WORK REQUEST:
The response should reproduce exactly the lines from the top of the listing below through the one that contains "Rings (1046, 43)", and nothing else; pictures do not belong in it.

===

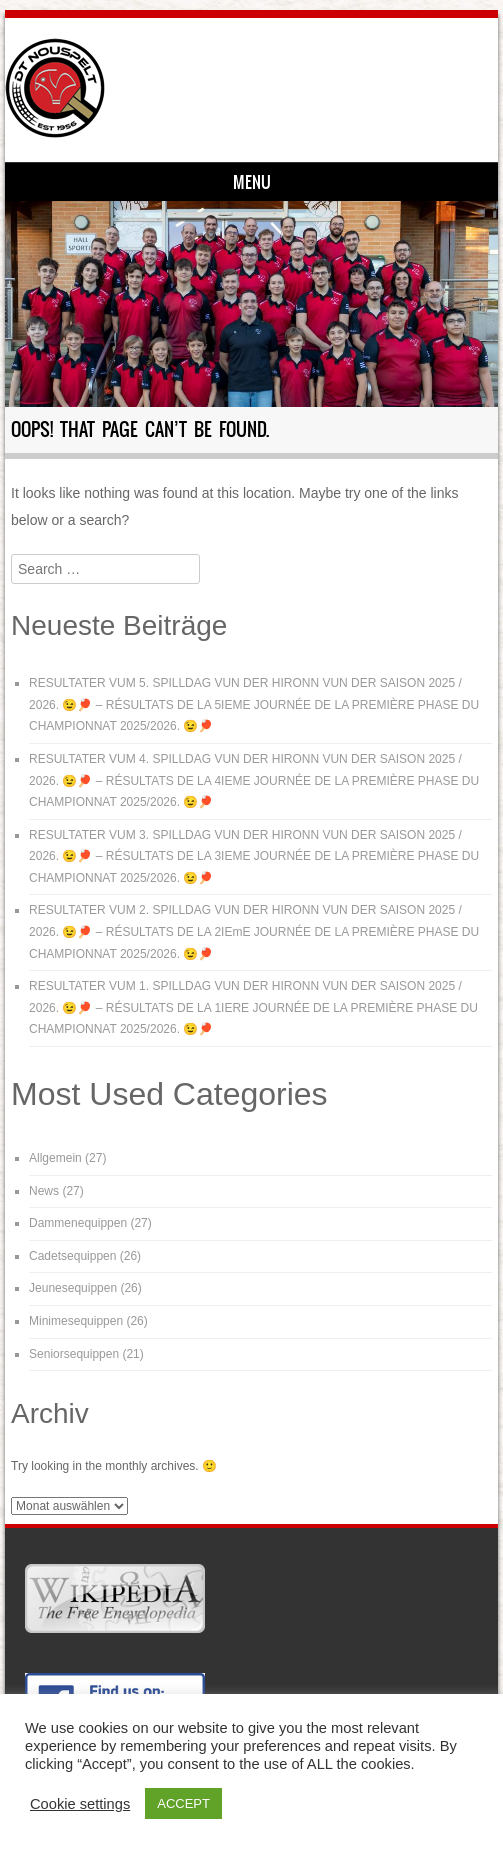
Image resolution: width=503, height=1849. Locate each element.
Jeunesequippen (73, 1288)
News (44, 1191)
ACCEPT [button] (183, 1803)
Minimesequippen (76, 1321)
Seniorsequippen (74, 1354)
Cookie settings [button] (80, 1804)
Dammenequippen (78, 1223)
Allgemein (55, 1158)
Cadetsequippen (72, 1256)
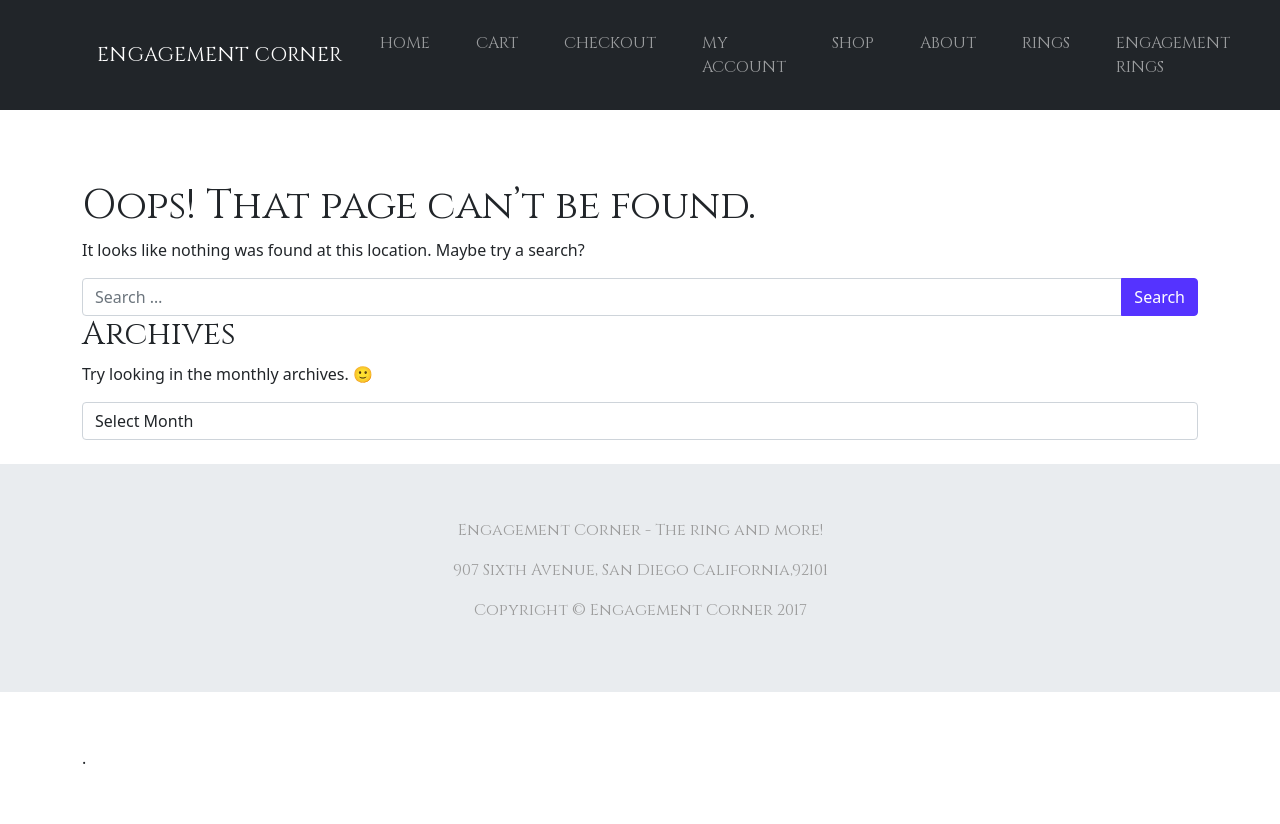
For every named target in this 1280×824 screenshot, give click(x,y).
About (948, 43)
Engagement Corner (219, 54)
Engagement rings (1173, 55)
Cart (497, 43)
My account (744, 55)
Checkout (610, 43)
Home (405, 43)
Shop (853, 43)
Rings (1046, 43)
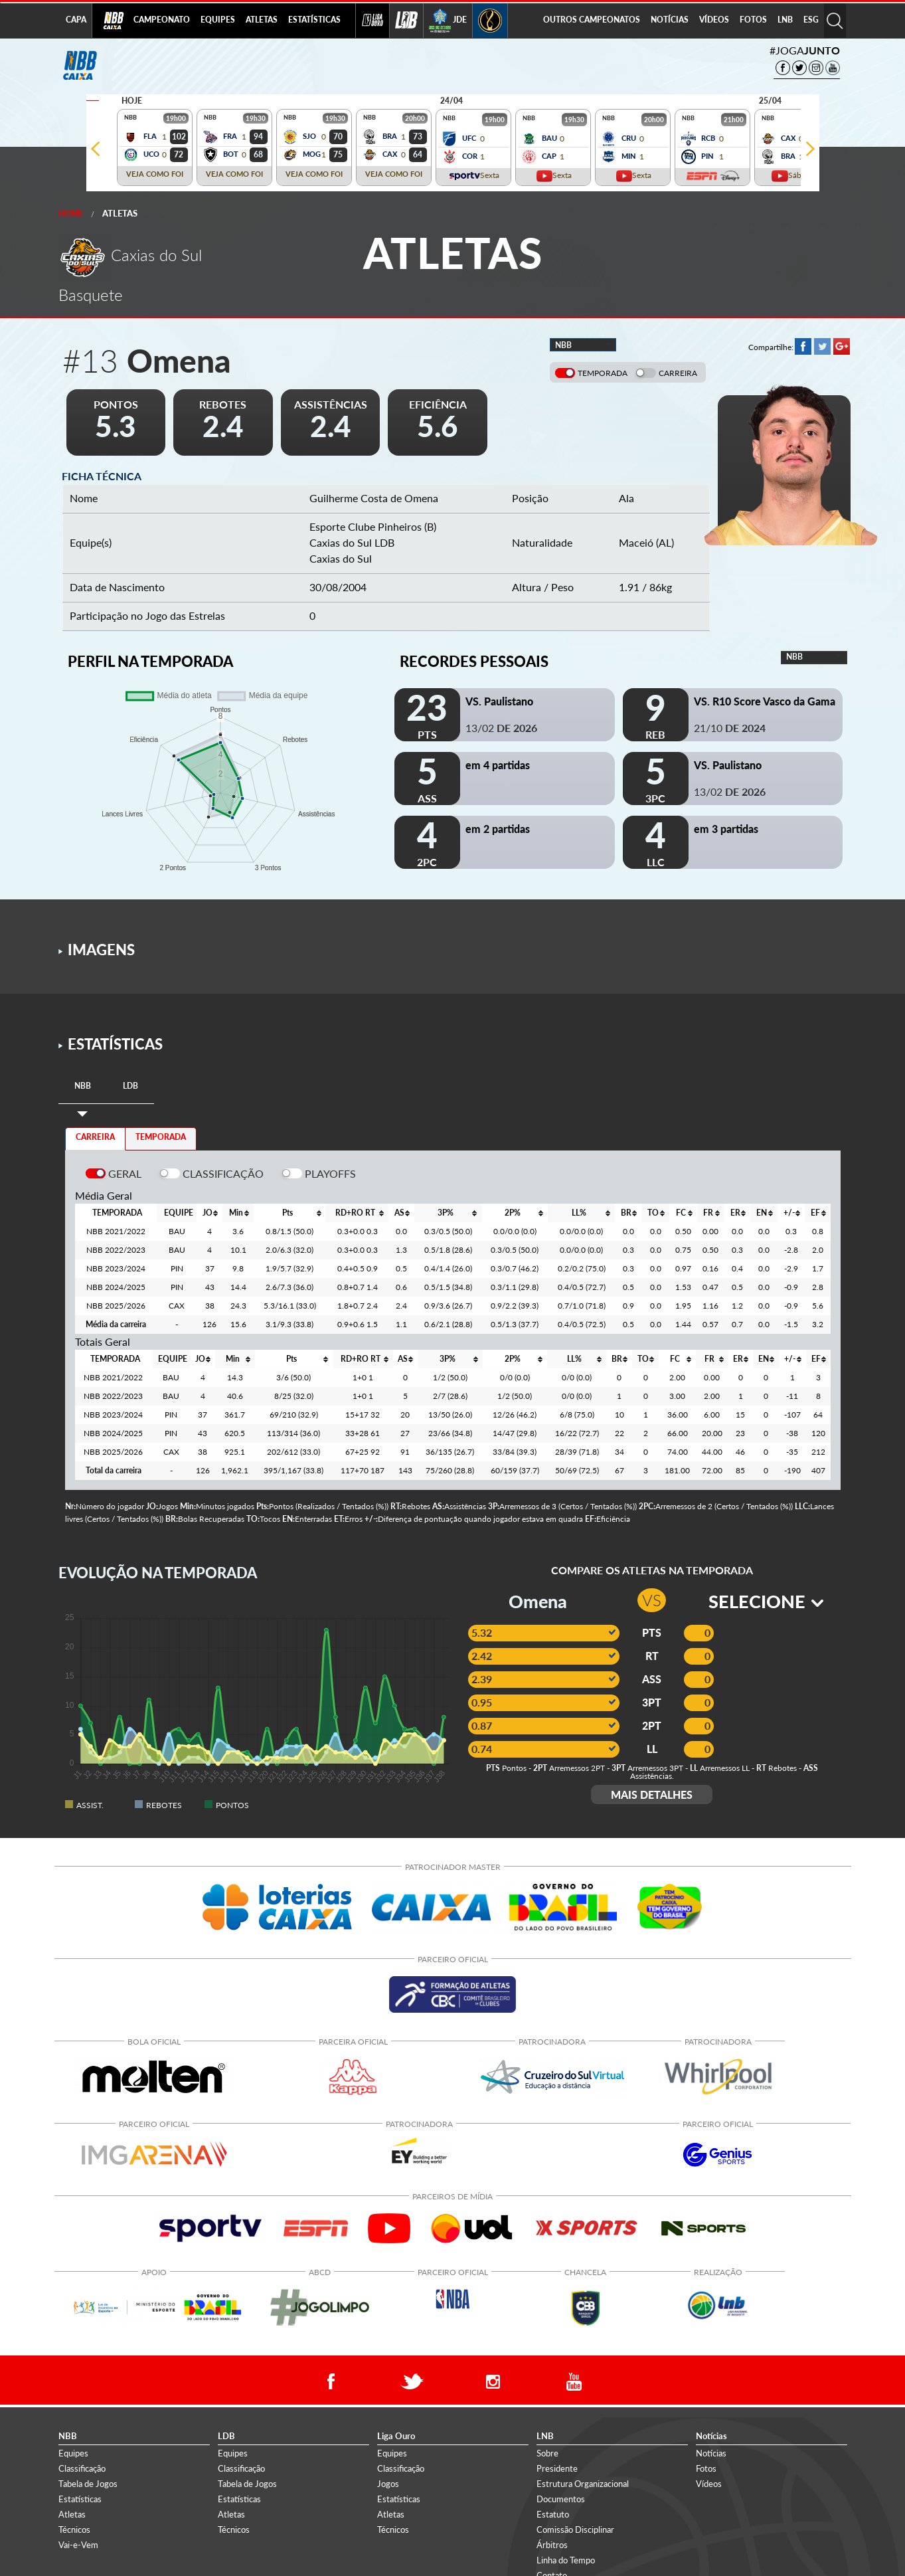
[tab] (82, 1086)
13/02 (501, 727)
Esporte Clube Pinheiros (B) (372, 526)
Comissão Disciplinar (575, 2529)
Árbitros (552, 2544)
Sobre (547, 2453)
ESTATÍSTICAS (314, 20)
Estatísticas (80, 2499)
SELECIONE (765, 1601)
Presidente (557, 2468)
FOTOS (753, 20)
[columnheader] (209, 1213)
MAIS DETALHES (652, 1794)
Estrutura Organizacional (582, 2483)
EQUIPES (218, 20)
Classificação (82, 2468)
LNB (785, 20)
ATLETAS (262, 20)
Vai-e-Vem (78, 2544)
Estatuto (552, 2514)
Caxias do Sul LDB (351, 542)
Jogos (388, 2483)
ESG (811, 20)
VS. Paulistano (499, 701)
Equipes (73, 2453)
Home (70, 214)
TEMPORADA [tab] (160, 1137)
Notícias (711, 2453)
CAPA (76, 20)
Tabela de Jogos (88, 2483)
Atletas (119, 213)
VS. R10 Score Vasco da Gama (764, 701)
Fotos (706, 2468)
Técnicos (74, 2529)
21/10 (730, 727)
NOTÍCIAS (670, 20)
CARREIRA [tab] (95, 1137)
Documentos (560, 2499)
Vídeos (709, 2483)
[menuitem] (161, 20)
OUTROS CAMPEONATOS (591, 20)
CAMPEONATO (161, 20)
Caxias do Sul (340, 558)
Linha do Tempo (565, 2560)
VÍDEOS (714, 20)
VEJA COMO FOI (154, 173)
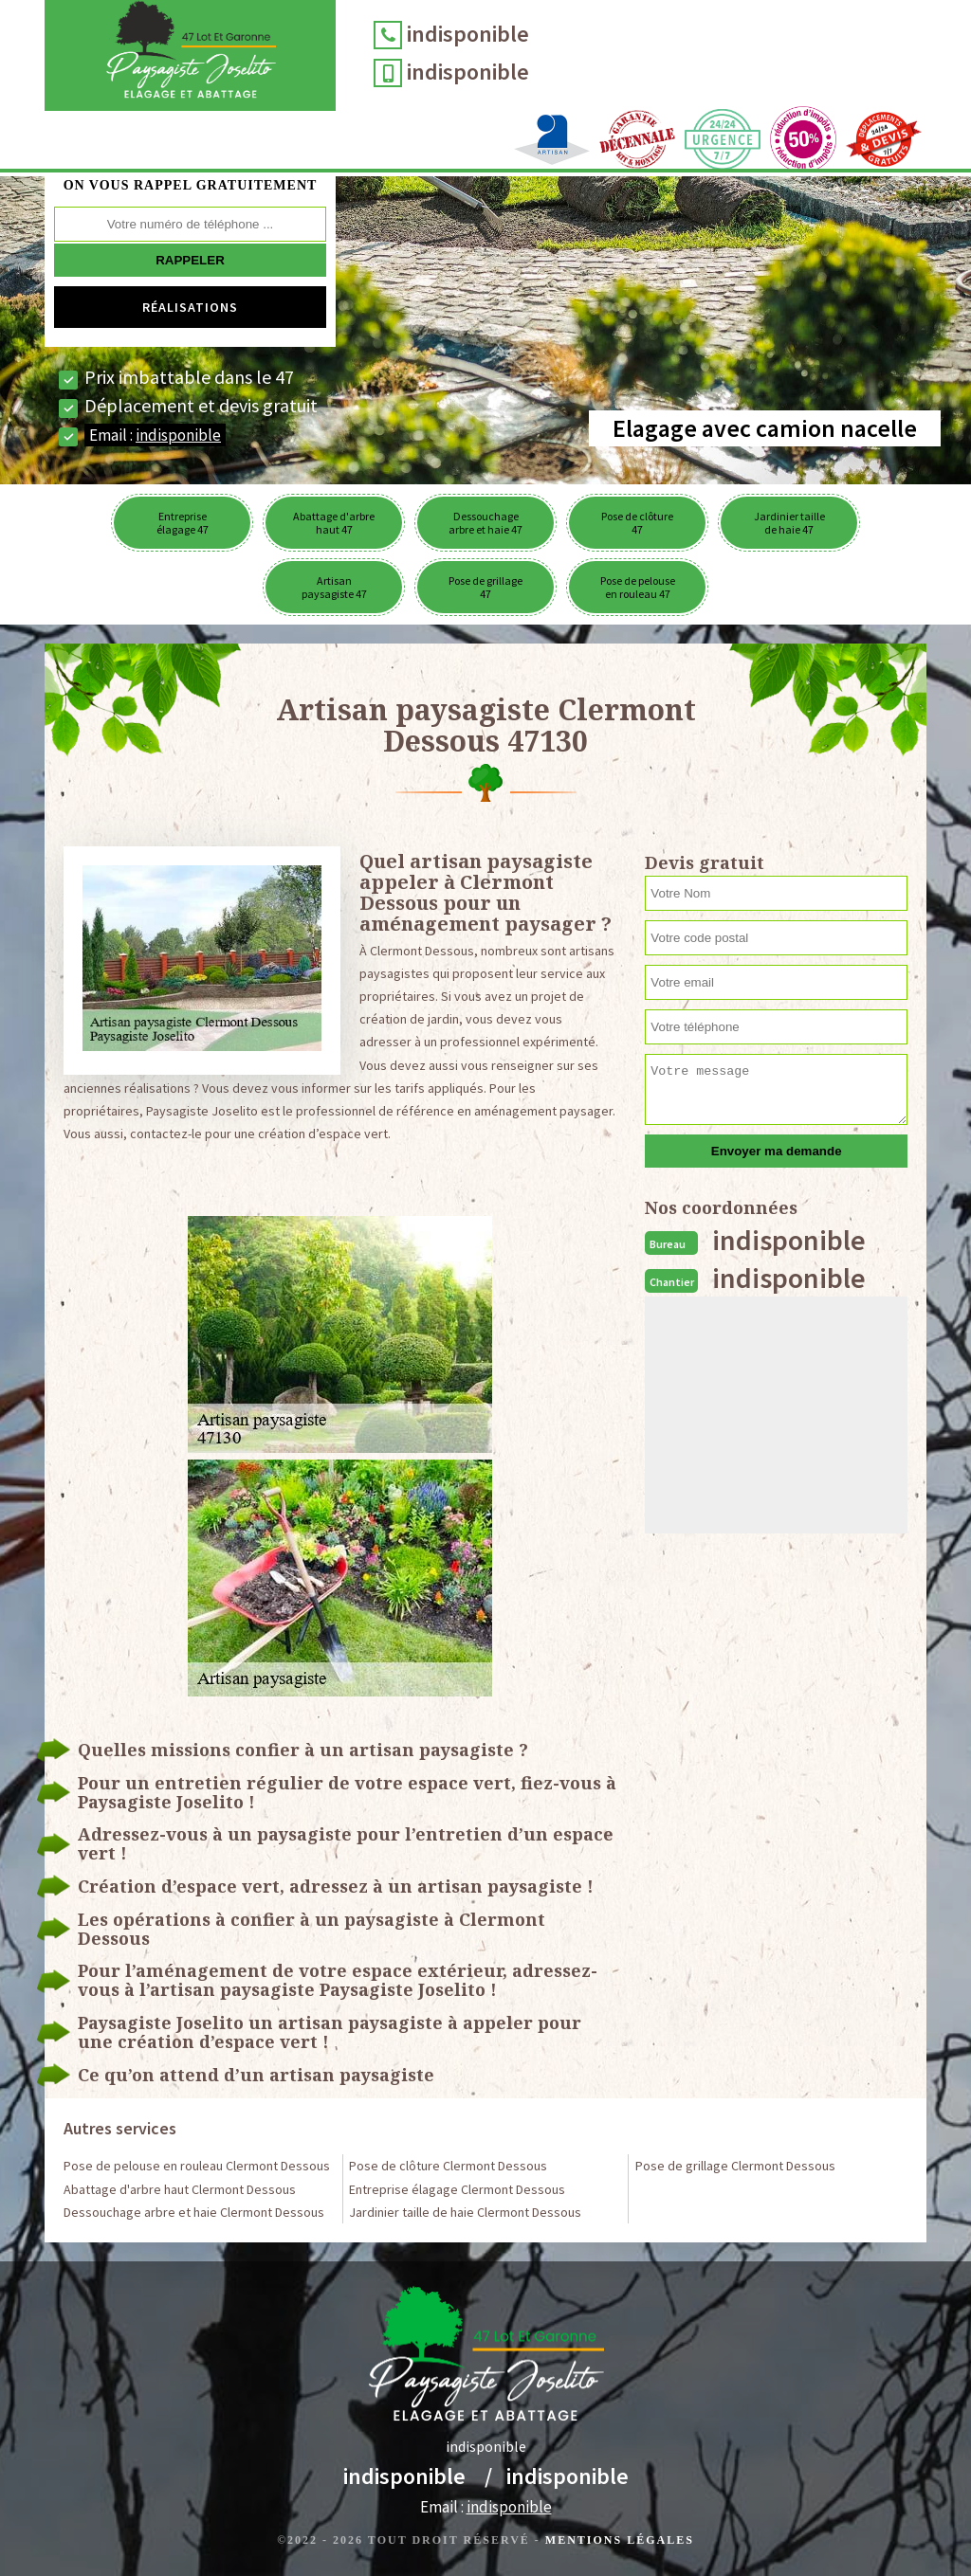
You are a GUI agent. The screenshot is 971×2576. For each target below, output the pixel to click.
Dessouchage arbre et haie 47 (485, 522)
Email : (155, 435)
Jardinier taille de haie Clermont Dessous (465, 2212)
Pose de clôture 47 (637, 522)
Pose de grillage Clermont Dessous (735, 2165)
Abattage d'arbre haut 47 (334, 522)
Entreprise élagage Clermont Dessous (457, 2189)
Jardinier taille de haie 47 (789, 522)
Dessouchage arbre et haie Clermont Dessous (194, 2212)
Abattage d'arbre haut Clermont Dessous (180, 2189)
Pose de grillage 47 (485, 587)
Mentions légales (619, 2540)
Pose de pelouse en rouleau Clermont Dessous (197, 2165)
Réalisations (190, 307)
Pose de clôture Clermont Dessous (448, 2165)
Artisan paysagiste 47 (334, 587)
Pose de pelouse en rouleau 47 (637, 587)
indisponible (468, 33)
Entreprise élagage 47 (182, 522)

===

YOUR SOLUTION:
Image resolution: width=503, height=1849. Locate each element.
Jeunesequippen (73, 1288)
News (44, 1191)
ACCEPT [button] (183, 1803)
Minimesequippen (76, 1321)
Seniorsequippen (74, 1354)
Cookie settings [button] (80, 1804)
Dammenequippen (78, 1223)
Allgemein (55, 1158)
Cadetsequippen (72, 1256)
For every named target in this 1280×824 screenshot, give click(x,y).
About (948, 43)
Engagement Corner (219, 54)
Engagement rings (1173, 55)
Cart (497, 43)
My account (744, 55)
Checkout (610, 43)
Home (405, 43)
Shop (853, 43)
Rings (1046, 43)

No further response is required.